**Task brief:** The response should contain only those lines of the entries below that include the string "SaaS".

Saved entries
*** Begin section ***
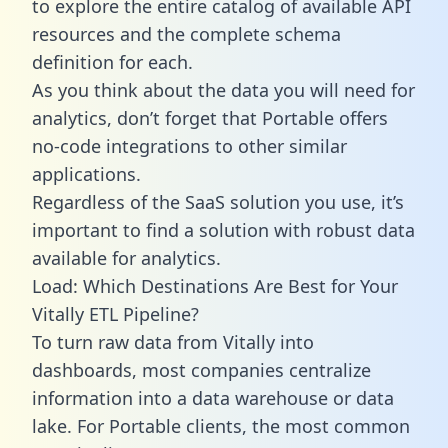
to explore the entire catalog of available API
resources and the complete schema
definition for each.
As you think about the data you will need for
analytics, don’t forget that Portable offers
no-code integrations to other similar
applications.
Regardless of the SaaS solution you use, it’s
important to find a solution with robust data
available for analytics.
Load: Which Destinations Are Best for Your
Vitally ETL Pipeline?
To turn raw data from Vitally into
dashboards, most companies centralize
information into a data warehouse or data
lake. For Portable clients, the most common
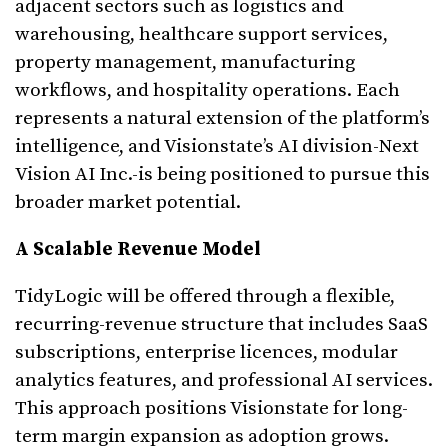
adjacent sectors such as logistics and
warehousing, healthcare support services,
property management, manufacturing
workflows, and hospitality operations. Each
represents a natural extension of the platform’s
intelligence, and Visionstate’s AI division-Next
Vision AI Inc.-is being positioned to pursue this
broader market potential.
A Scalable Revenue Model
TidyLogic will be offered through a flexible,
recurring-revenue structure that includes SaaS
subscriptions, enterprise licences, modular
analytics features, and professional AI services.
This approach positions Visionstate for long-
term margin expansion as adoption grows.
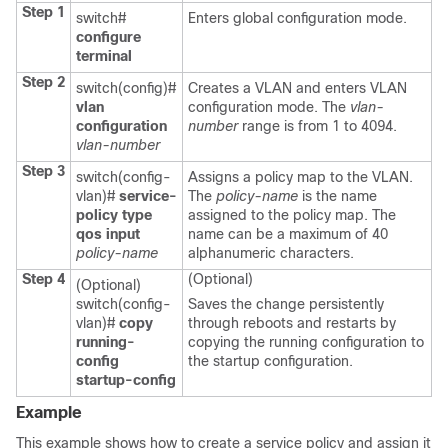
Step 1
switch#
Enters global configuration mode.
configure
terminal
Step 2
switch(config)#
Creates a VLAN and enters VLAN
vlan
configuration mode. The
vlan-
configuration
number
range is from 1 to 4094.
vlan-number
Step 3
switch(config-
Assigns a policy map to the VLAN.
vlan)#
service-
The
policy-name
is the name
policy type
assigned to the policy map. The
qos input
name can be a maximum of 40
policy-name
alphanumeric characters.
Step 4
(Optional)
(Optional)
switch(config-
Saves the change persistently
vlan)#
copy
through reboots and restarts by
running-
copying the running configuration to
config
the startup configuration.
startup-config
Example
This example shows how to create a service policy and assign it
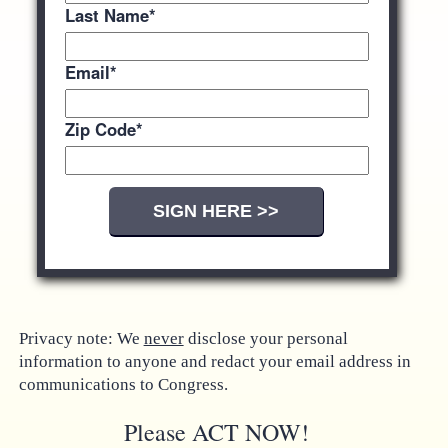
Last Name
*
Email
*
Zip Code
*
Privacy note: We
never
disclose your personal
information to anyone and redact your email address in
communications to Congress.
Please ACT NOW!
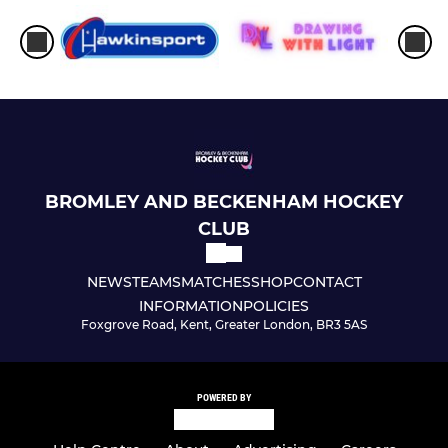
BROMLEY AND BECKENHAM HOCKEY
CLUB
NEWS
TEAMS
MATCHES
SHOP
CONTACT
INFORMATION
POLICIES
Foxgrove Road, Kent, Greater London, BR3 5AS
POWERED BY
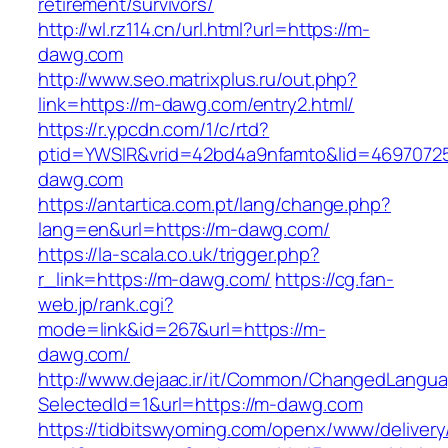
retirement/survivors/
http://wl.rz114.cn/url.html?url=https://m-
dawg.com
http://www.seo.matrixplus.ru/out.php?
link=https://m-dawg.com/entry2.html/
https://r.ypcdn.com/1/c/rtd?
ptid=YWSIR&vrid=42bd4a9nfamto&lid=4697072
dawg.com
https://antartica.com.pt/lang/change.php?
lang=en&url=https://m-dawg.com/
https://la-scala.co.uk/trigger.php?
r_link=https://m-dawg.com/
https://cg.fan-
web.jp/rank.cgi?
mode=link&id=267&url=https://m-
dawg.com/
http://www.dejaac.ir/it/Common/ChangedLangu
SelectedId=1&url=https://m-dawg.com
https://tidbitswyoming.com/openx/www/delivery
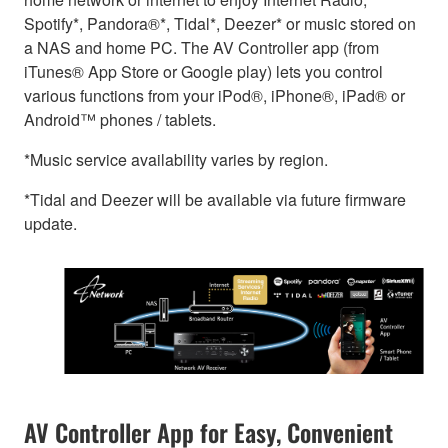
Spotify*, Pandora®*, Tidal*, Deezer* or music stored on
a NAS and home PC. The AV Controller app (from
iTunes® App Store or Google play) lets you control
various functions from your iPod®, iPhone®, iPad® or
Android™ phones / tablets.
*Music service availability varies by region.
*Tidal and Deezer will be available via future firmware
update.
AV Controller App for Easy, Convenient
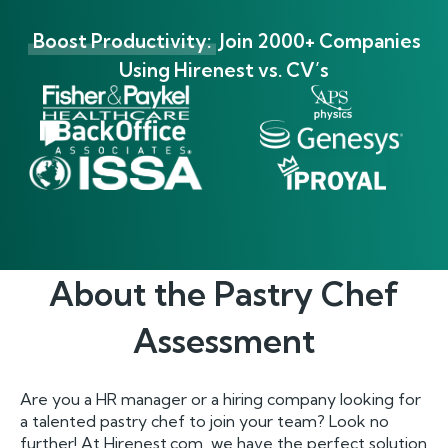
Boost Productivity:
Join 2000+ Companies
Using Hirenest vs. CV’s
About the
Pastry Chef
Assessment
Are you a HR manager or a hiring company looking for
a talented pastry chef to join your team? Look no
further! At Hirenest.com, we have the perfect solution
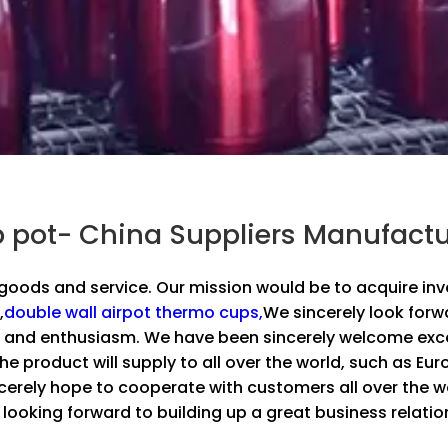
pot- China Suppliers Manufactu
r goods and service. Our mission would be to acquire in
,
double wall airpot thermo cups,
We sincerely look forw
 and enthusiasm. We have been sincerely welcome excel
e product will supply to all over the world, such as Eur
rely hope to cooperate with customers all over the wor
 looking forward to building up a great business relatio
*** End section ***
**Answer to this exercise:**
Regardless of the SaaS solution you use, it’s
recurring-revenue structure that includes SaaS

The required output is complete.